As she speaks, Sadiya bounces her little boy on her lap. The child breaks into a wide grin, pointing one of his fingers at his mother’s face. Abubakar weighs a princely 7.5 kg and measures 14.5 cm on the mid-upper arm circumference scale, a statistic typical of children free from the symptoms of malnutrition.
Sadiya says her stories are never complete without telling her customers how she abandoned a long-standing belief that babies must be given water alongside other food items in their infancy. She also tells of her initial refusal to join the Meenat Support Group, a forum led by Hadiza Ali, a UNICEF-supported Community Nutrition Mobiliser working in Sadiya’s community in Gashua.
“I didn’t practice exclusive breastfeeding with my first three children,” says Sadiya. “In fact, I was invited by my neighbours to join the Meenat Support Group, which held meetings in my compound, but I refused. I could not understand why a mother would not give her baby water to drink.
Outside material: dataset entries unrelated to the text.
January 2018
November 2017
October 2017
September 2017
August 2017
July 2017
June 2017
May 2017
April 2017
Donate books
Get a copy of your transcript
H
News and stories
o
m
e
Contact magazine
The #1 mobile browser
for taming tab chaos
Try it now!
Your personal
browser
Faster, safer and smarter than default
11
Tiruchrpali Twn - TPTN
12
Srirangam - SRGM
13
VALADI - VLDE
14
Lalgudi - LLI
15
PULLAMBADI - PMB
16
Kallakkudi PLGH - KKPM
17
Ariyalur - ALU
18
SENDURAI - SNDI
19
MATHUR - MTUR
I grew up seeing my mother and other women giving their babies water at infancy - on many occasions.”
It was not until Mohammed fell ill while pregnant with Abubakar that she finally joined the mothers’ group.
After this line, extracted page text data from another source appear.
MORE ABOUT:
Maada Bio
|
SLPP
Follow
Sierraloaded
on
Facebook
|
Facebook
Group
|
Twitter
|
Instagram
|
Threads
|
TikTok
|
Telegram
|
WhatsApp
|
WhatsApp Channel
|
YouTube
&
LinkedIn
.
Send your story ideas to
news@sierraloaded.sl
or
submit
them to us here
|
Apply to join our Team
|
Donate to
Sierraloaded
“A health worker in a UNICEF-supported health facility in my community counselled me when I fell ill. Maybe the illness opened my eyes. I have been taught many things in the support group that have benefited my family, especially my son Abubakar. I have learned how personal and home hygiene contribute to the wellbeing and nutrition of children,” she says.
Sadiya is one of thousands of women who are being supported by UNICEF on infant and young child practices in north-east Nigeria. The initiative, funded by United Kingdom’s Foreign, Commonwealth and Development Office (FCDO), provides pregnant women and others with young children information on the importance of environment and food hygiene and full vaccination for children.
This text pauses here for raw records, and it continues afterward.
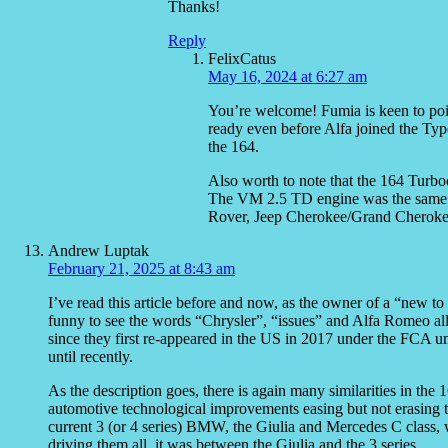
Thanks!
Reply
FelixCatus
May 16, 2024 at 6:27 am
You’re welcome! Fumia is keen to poin
ready even before Alfa joined the Type
the 164.
Also worth to note that the 164 Turbod
The VM 2.5 TD engine was the same 
Rover, Jeep Cherokee/Grand Cherokee
Andrew Luptak
February 21, 2025 at 8:43 am
I’ve read this article before and now, as the owner of a “new 
funny to see the words “Chrysler”, “issues” and Alfa Romeo all
since they first re-appeared in the US in 2017 under the FCA um
until recently.
As the description goes, there is again many similarities in the 
automotive technological improvements easing but not erasing 
current 3 (or 4 series) BMW, the Giulia and Mercedes C class, 
driving them all, it was between the Giulia and the 3 series.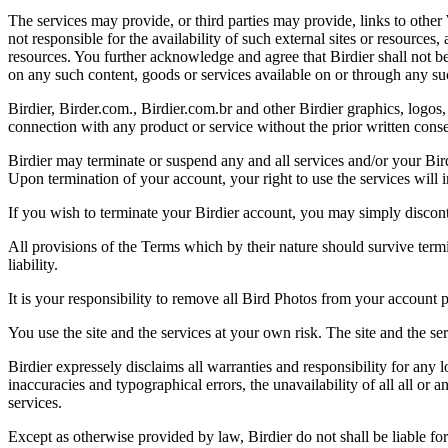
The services may provide, or third parties may provide, links to othe
not responsible for the availability of such external sites or resources
resources. You further acknowledge and agree that Birdier shall not be 
on any such content, goods or services available on or through any suc
Birdier, Birder.com., Birdier.com.br and other Birdier graphics, logos,
connection with any product or service without the prior written conse
Birdier may terminate or suspend any and all services and/or your Bird
Upon termination of your account, your right to use the services will 
If you wish to terminate your Birdier account, you may simply discont
All provisions of the Terms which by their nature should survive termi
liability.
It is your responsibility to remove all Bird Photos from your account p
You use the site and the services at your own risk. The site and the ser
Birdier expressely disclaims all warranties and responsibility for any l
inaccuracies and typographical errors, the unavailability of all all or a
services.
Except as otherwise provided by law, Birdier do not shall be liable for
One in five under-5 children living in Adamawa, Borno and Yobe States are severely malnourished. With increasing food insecurity and the COVID-19 pandemic, it is estimated that an additional 295,288 children risk being malnourished in those states in 2021. Of the three, Yobe has the highest prevalence of global acute malnutrition, at 12.3 per cent, according to the Nutrition and Food Security Surveillance Round 10 of November 2020.
The Meenat Support Group is one of UNICEF’s approaches to reducing and managing severe acute malnutrition in Nigeria. Dozens of community mobilisers like Hadiza Ali are given FCDO-funded stipends to work directly with mothers to prevent malnutrition and quickly identify cases and refer them to UNICEF-supported health facilities.
Since becoming a member of her group, Hadiza Ali says Sadiya has invited seven pregnant women to the forum and is now one of its most active members.
“Her son Abubakar is evidence of our meeting discussions. He has never fallen ill and has been consistent with his immunization schedule,” says Hadiza Ali. “When babies are exclusively breastfed, they become resilient to common childhood illnesses. I always tell the mothers that exclusive breastfeeding will keep them from spending money on medicine when their babies fall ill.